Berbagai kebijakan pemerintah negara Indonesia telah mempersulit penganut    Marapu    memperoleh

pendidikan formal karena tergolong aliran kepercayaan. Upaya yang dilakukan penganut Marapu di Kampung Tarung adalah dengan menganut Kristen atau Katolik. Sehingga terjadi fenomena formalisasi beragama pada penganut Marapu di Kampung Tarung.

  • 2.    Pokok Permasalahan

Berdasarkan pada latar belakang di atas, maka permasalahan dapat dirumuskan sebagai berikut:

  • a.    Bagaimana proses formalisasi beragama pada penganut Marapu melalui pendidikan formal?

  • b.    Bagaimana   implikasi   formalisasi

beragama     tersebut     terhadap

keagamaan Marapu di Kampung Tarung?

  • 3.    Tujuan Penelitian

Adapun tujuan dari penelitian ini, sebagai berikut: 1) Untuk mengetahui proses formalisasi beragama pada penganut Marapu melalui pendidikan formal. 2) Untuk mengungkap implikasi

formalisasi beragama tersebut terhadap keagamaan Marapu di Kampung Tarung.

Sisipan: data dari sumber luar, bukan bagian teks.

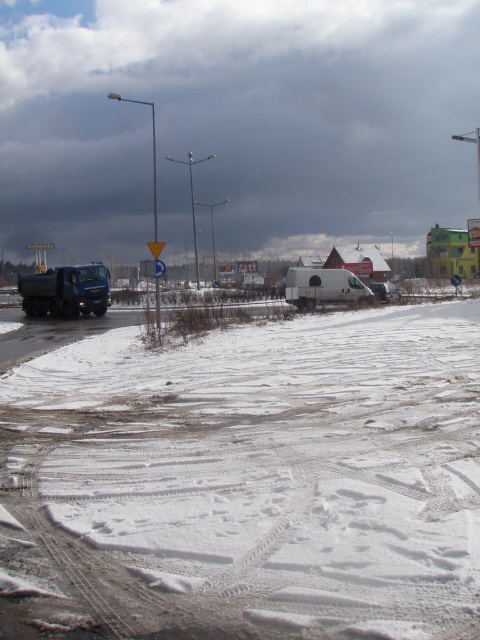 You are a delivery driver who needs to park your 5.5 meter long truck between the matte black truck at left and the white matte van at center. Is there enough space between them to park your truck without overlapping either vehicle?

The distance between the matte black truck at left and the white matte van at center is 21.36 meters. Since your truck is only 5.5 meters long, there is ample space to park between them without overlapping either vehicle.

You are a delivery driver who needs to park your vehicle on the snowy roadside. You see the white powdery snow at lower left and the matte black truck at left. Which location would be more suitable for parking your vehicle?

The white powdery snow at lower left is in front of the matte black truck at left, so parking there might block the truck or the truck might block your exit. A better option would be to park behind the matte black truck at left if possible, ensuring you have a clear path for departure.

You are a delivery driver who needs to turn around your vehicle. You see the matte black truck at left and the white matte van at center. Which vehicle is positioned closer to the left side of the road?

The matte black truck at left is positioned to the left of the white matte van at center, so it is closer to the left side of the road.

  • 4.    Metode Penelitian

Penelitian menggunakan metode kualitatif yang dilakukan dengan model penelitian etnografi. Penelitian berlokasi di Kampung Tarung, Kelurahan Sobawawi, Kecamatan Loli, Kabupaten Sumba Barat, NTT. Pemilihan lokasi didasari pada pertimbangan bahwa sebagian masyarakatnya merupakan penganut Marapu yang mewakili budaya Loli,     terutama    sebagai pusat

penyelenggara ritual Wulla Poddu, dan letaknya berada di tengah kota Waikabubak sebagai pusat modernisasi suatu daerah, walau demikian masyarakat Kampung Tarung teguh menjaga ajaran leluhurnya. Guna melengkapi data penelitian dilakukan juga di beberapa sekolah, gereja, dan kantor kelurahan Sumba Barat.

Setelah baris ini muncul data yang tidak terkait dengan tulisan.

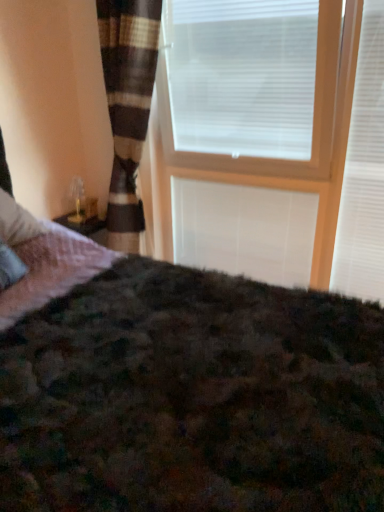 Question: Looking at their shapes, would you say white matte window blind at upper right, which ranks as the 2th window blind in left-to-right order, is wider or thinner than white matte blind at center?

Choices:
 (A) wide
 (B) thin

Answer: (A)

Question: Is white matte window blind at upper right, placed as the first window blind when sorted from right to left, situated inside white matte blind at center or outside?

Choices:
 (A) inside
 (B) outside

Answer: (B)

Question: Based on their relative distances, which object is nearer to the white matte window blind at upper right, which ranks as the 2th window blind in left-to-right order?

Choices:
 (A) white matte blind at center
 (B) wooden frame at upper center
 (C) white plastic blinds at upper center, the 2th window blind viewed from the right

Answer: (B)

Question: Considering the real-world distances, which object is closest to the white matte blind at center?

Choices:
 (A) white matte window blind at upper right, placed as the first window blind when sorted from right to left
 (B) wooden frame at upper center
 (C) white plastic blinds at upper center, which is the first window blind from left to right

Answer: (B)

Jenis data dalam penelitian ini meliputi data kualitatif yang deskriptif serta data kuantitatif berupa angka sebagai pelengkap, bersumber dari data primer melalui observasi dan wawancara serta data sekunder yang menunjang hasil penelitian didapat melalui studi pustaka. Penentuan informan dilakukan dengan teknik purposive sampling, informan kunci ialah Rato Rumata selaku imam Marapu / ketua adat dari seluruh Kabisu di Kampung Tarung, total informan berjumlah 14 orang dari kalangan peserta didik; pendidik; pendeta; pengurus gereja; ketua RT; dan masyarakat Kampung Tarung.

  • 5.    Hasil dan Pembahasan

    • 5.1    Proses Formalisasi Beragama Penganut    Marapu    Melalui

      Pendidikan Formal

Keagamaan Marapu kini semakin terdesak, kepunahan bisa saja terjadi bila penolakan datang terus menerus, terutama di dunia pendidikan formal.

Formalisasi beragama diartikan sebagai suatu proses penyesuaian beragama berdasarkan pada peraturan yang sah. Pernyataan ini dapat dilihat pada berbagai kebijakan pemerintah negara Indonesia, salah satunya yakni pemberlakuan Penetapan Presiden No. 1/PNPS/1965 yang mengakui adanya enam agama. Marapu sebagai suatu pedoman beragama sebagian besar masyarakat Kampung Tarung, terformalisasi dari pemberlakuan peraturan tersebut yang telah diangkat menjadi Undang-Undang oleh Soeharto pada zamannya.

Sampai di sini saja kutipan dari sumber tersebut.